Dr. Mahdi Eslamimehr with his teammate from MIT won the ISSRE 2016 Best Paper award for “AtomChase: Directed Search Towards Atomicity Violations”, the result of three years’ work developing a state-of-the-art debugging tool for super computers. The Best Paper award is given to top researchers whose work influences academy and industry.
Atomicity violation is one of the main sources of concurrency bugs. Empirical studies show that the majority of atomicity violations are instances of the three-access pattern, where two accesses to a shared variable by a thread are interleaved by an access to the same variable by another thread. Dr. Eslamimehr presented a novel approach to atomicity violation detection that comprises two parts: 1. execution schedule synthesis, and 2. directed concurrent execution based on constraint solving and concolic execution. In comparison to five previous tools on 22 benchmark codebases (like Apache Tomcat with 4.5 million lines of Java code), AtomChase increased the number of three-access violations found by 24% and found errors in programs were wrongfully assumed to be bug-free. To prevent reporting false alarms, Dr. Eslamimehr and his colleague confirmed sufficient conditions for non-atomicity of three-access pattern traces. These conditions could recognize 89% of the actual atomicity violations found by AtomChase. Because checking these conditions is two orders of magnitude faster than a brute-force check, AtomChase has made it possible to improve the quality of industrial software like the popular Eclipse integrated development environment.
Another interesting study on end-to-end Android application analysis was presented at the same symposium by Dr. Sam Malek and his research group at University of California, Irvine.
Pervasiveness of smartphones and the vast number of corresponding apps have underlined the need for applicable automated software testing techniques.
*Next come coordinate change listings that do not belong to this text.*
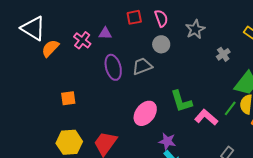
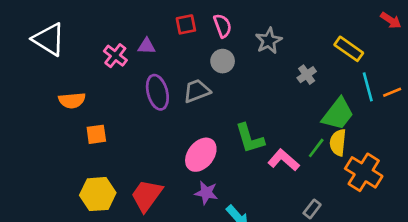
orange semicircle: (50, 48) -> (72, 100), moved, turned -138
purple star: (167, 141) -> (206, 193), moved

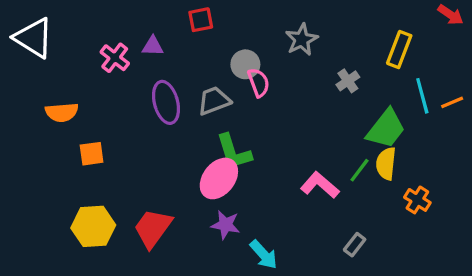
pink semicircle: (223, 26) -> (259, 83), moved
yellow rectangle: (349, 49) -> (399, 49), turned 76
green L-shape: (250, 138) -> (234, 152), moved
orange cross: (364, 172) -> (417, 200), size x0.6

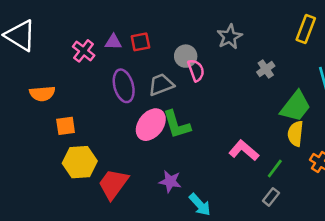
red square: (201, 20) -> (140, 42), moved
yellow rectangle: (399, 49) -> (306, 29), moved
green line: (359, 170) -> (275, 169), moved
pink ellipse: (219, 178) -> (151, 125), moved
yellow hexagon: (93, 226) -> (80, 162), moved

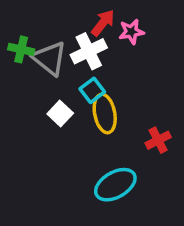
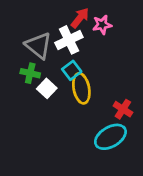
green cross: (21, 49) -> (30, 73), moved
red cross: (158, 140) -> (123, 109), turned -30
cyan ellipse: (115, 185) -> (110, 137), moved

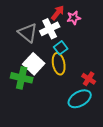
cyan square: (72, 70) -> (61, 48), moved
green cross: (30, 73) -> (22, 78), moved, size x1.5
white square: (47, 88) -> (34, 64), size x1.5

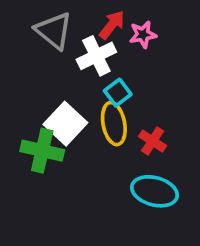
gray triangle: (28, 33) -> (54, 31), moved
red cross: (89, 79) -> (153, 141), moved
cyan ellipse: (80, 99) -> (154, 191), turned 45

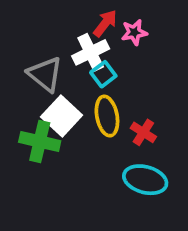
gray triangle: (54, 31) -> (45, 74), moved
cyan square: (118, 93) -> (103, 74), moved

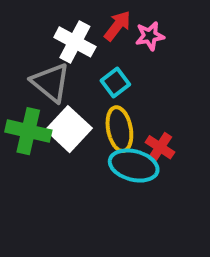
white cross: (91, 52) -> (75, 42), moved, turned -36
green cross: (40, 141) -> (28, 131), moved
cyan ellipse: (145, 180) -> (134, 166), moved

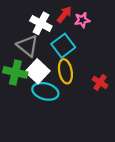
cyan square: (115, 82) -> (63, 46), size x1.5
red cross: (160, 147) -> (100, 82), moved
cyan ellipse: (134, 166) -> (45, 91), moved

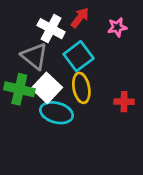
pink star: (82, 20) -> (117, 27), moved
red cross: (100, 82) -> (124, 102), turned -32

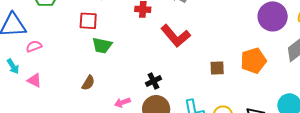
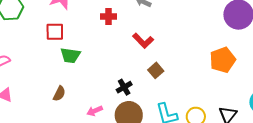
red L-shape: (176, 36) -> (143, 41), size x0.7
brown square: (217, 68) -> (156, 70), moved, turned -35

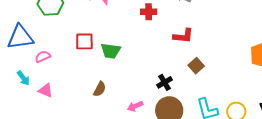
red square: (55, 32) -> (84, 41), moved
red L-shape: (143, 41) -> (183, 36), turned -40

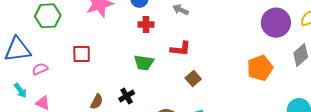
green trapezoid: (111, 51) -> (144, 63), moved
black cross: (164, 82) -> (127, 96), moved

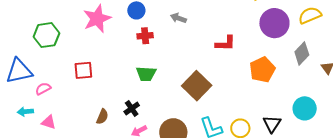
red L-shape: (181, 49) -> (225, 43), moved
brown square: (193, 78) -> (197, 86), size x1.8
cyan arrow: (20, 90) -> (25, 112), turned 126

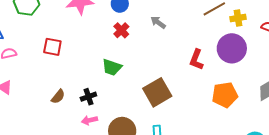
purple circle: (274, 23) -> (232, 48), moved
red cross: (145, 36) -> (121, 30), turned 35
red L-shape: (225, 43) -> (196, 60), turned 95

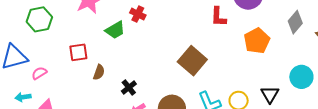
green trapezoid: (112, 67) -> (115, 30), moved, turned -30
brown semicircle: (58, 97) -> (99, 72), moved

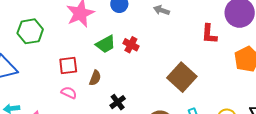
red cross: (138, 14) -> (131, 45), moved
brown semicircle: (99, 72) -> (95, 78), moved
pink semicircle: (39, 73) -> (69, 93), moved, turned 56

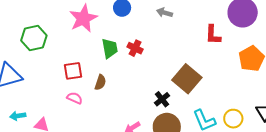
green trapezoid: (106, 44) -> (110, 48), turned -70
black cross: (118, 102) -> (162, 99), moved

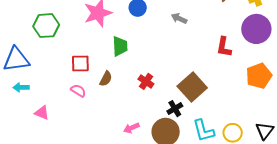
red cross: (135, 48) -> (146, 81), moved
black cross: (162, 99) -> (175, 109), moved
cyan arrow: (18, 116) -> (21, 87), moved

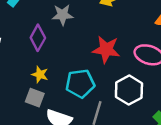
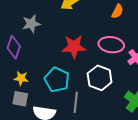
cyan pentagon: (80, 83) -> (57, 80), turned -30

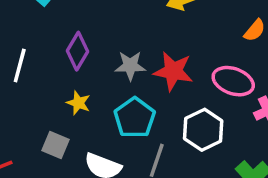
gray star: (31, 24) -> (130, 66), moved
gray square: (20, 99) -> (56, 145), moved

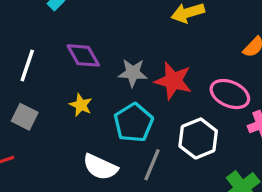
purple diamond: (77, 51) -> (83, 55), turned -64
gray square: (56, 145) -> (25, 117), moved

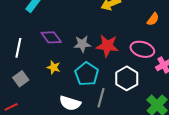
gray square: (25, 117) -> (21, 79), turned 35

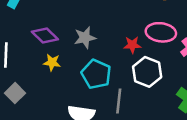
red star: (107, 46) -> (132, 45), moved, size x0.6
yellow star: (54, 67) -> (52, 62), moved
A wealth of research has been focused on either unit or GUI testing of smartphone apps, but little on automated end-to-end system testing. Dr. Malek and his team presented SIG-Droid, a framework for system testing of Android apps. The SIG-Droid framework extracts an app’s models and uses them for symbolic execution of source code to obtain test inputs that ensure coverage of each branch in the program. SIG-Droid extracts two models that drive its automated tests: an interface model and a behavior model. The interface model is used to find values that an app can receive through its interfaces; those values are then replaced with symbolic values to deal with constraints with the help of a symbolic execution engine. The behavior model is used to drive the apps, generating sequences of events. Dr. Malek and his team provided an efficient implementation of SIG-Droid based in part on Symbolic Java PathFinder, which they extended as part of their research. Their experiments show SIGDroid is able to achieve significantly higher code coverage than existing Android automated testing tools.